=== Begin Enclosure ===

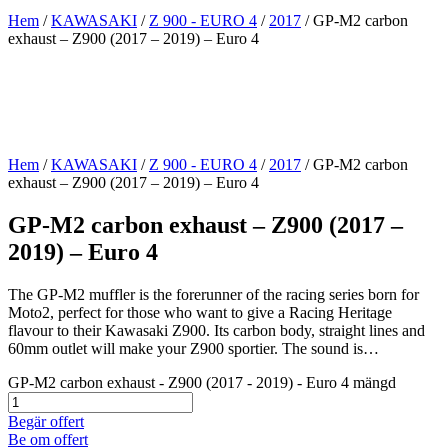
Hem
/
KAWASAKI
/
Z 900 - EURO 4
/
2017
/ GP-M2 carbon
exhaust – Z900 (2017 – 2019) – Euro 4
Hem
/
KAWASAKI
/
Z 900 - EURO 4
/
2017
/ GP-M2 carbon
exhaust – Z900 (2017 – 2019) – Euro 4
GP-M2 carbon exhaust – Z900 (2017 –
2019) – Euro 4
The GP-M2 muffler is the forerunner of the racing series born for
Moto2, perfect for those who want to give a Racing Heritage
flavour to their Kawasaki Z900. Its carbon body, straight lines and
60mm outlet will make your Z900 sportier. The sound is…
GP-M2 carbon exhaust - Z900 (2017 - 2019) - Euro 4 mängd
Begär offert
Be om offert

=== End Enclosure ===

Filter the records above for lines with "exhaust".

Answer area ▸
exhaust – Z900 (2017 – 2019) – Euro 4
exhaust – Z900 (2017 – 2019) – Euro 4
GP-M2 carbon exhaust – Z900 (2017 –
GP-M2 carbon exhaust - Z900 (2017 - 2019) - Euro 4 mängd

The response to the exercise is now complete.